Poised to begin. I’m always thinking about writing. Creative Commons: gnuckx, Flickr

I’ve had an incredibly expensive and busy week, with no time to write or rant on the blog (besides the Fluevog review). So I’m just going to ramble about what’s going on with me, a rarity when it gets to general day-to-day stuff. About a month ago I put my back out. This is unfortunately a semi regular event for me. In the realm of symptoms for chronic myofascial pain syndrome is tight muscles that have forgotten how to relax, therefore causing trigger point nodules of pain. I also have loose ligaments, so common movements can cause the muscles to pull my ribs out and the ligaments won’t hold them in place.  Yes, it is painful and makes it difficult to sleep, breathe or move at times.

That took a couple of weeks to settle down and I stopped working out for that time. Then I was lazy and busy and I missed another two weeks. Now I’m back to working out, realizing I miss bellydancing (haven’t taught in about four months) and have to get more dancing in. It is the easiest and most fun type of exercise for me.

I’m dealing with ribs still doing their own thing, a couple of rush editing projects and attempts to write a story before the end of the month for the Rannu competition. Of course, at this point, it’s all in my head and not down on paper. I have three weeks to kickstart myself. The reprint collection is ready to be checked over by a friend and then I’ll try formatting it for Smashwords first.

pain, myofascial pain, muscles, trigger points, back issues, dislocated ribs, health

These spots are just some of the areas where myofascial pain can set in, sometimes all at once. Creative commons: from docakilah.com

Besides the dumb rib issue, I’ve had to get a crown on a cracked tooth, which is becoming more complicated, and that’s not a cheap venture. And…it looks like one of my not very old, yet still sucky, tires may have to be replaced from a flat a few weeks back. The tire was okay but doesn’t seem completely right. I’ve started a new series of poems, which I began in March, where I wrote two new stories, rewrote two others and started the poems. The series will have thirteen in all, and be about witches, but with a Canadian twist. Two are done, two more being worked on. No idea how long it will take to finish this series but I’ll start sending out some of the individual poems. And I’ll get something done for the Rannu competition. I work better to deadlines so it’s always good to grab one.

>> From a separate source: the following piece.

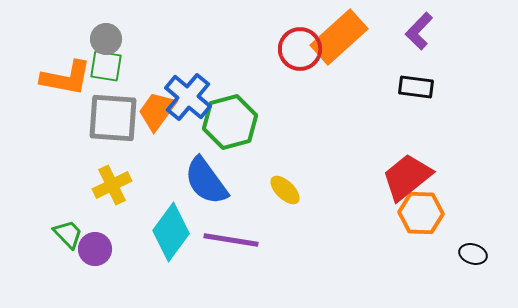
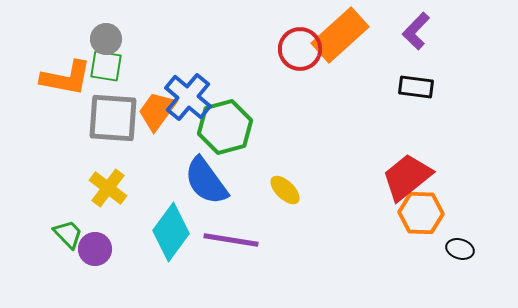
purple L-shape: moved 3 px left
orange rectangle: moved 1 px right, 2 px up
green hexagon: moved 5 px left, 5 px down
yellow cross: moved 4 px left, 3 px down; rotated 27 degrees counterclockwise
black ellipse: moved 13 px left, 5 px up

Energy is always an issue. With spring finally seeming to have hit Vancouver–we actually had a warm enough weekend to go without jackets–I’m waking up a bit earlier and easier. I’m battling back anemia  and sometimes the myofascial pain adds its on dimension of fatigue. And sometimes I don’t manage my time well. But I have lots to do, including repainting and reorganizing my den and writing writing writing. Spring cleaning is sometimes an ongoing thing, and writing is a constant even if it happens in fits and starts.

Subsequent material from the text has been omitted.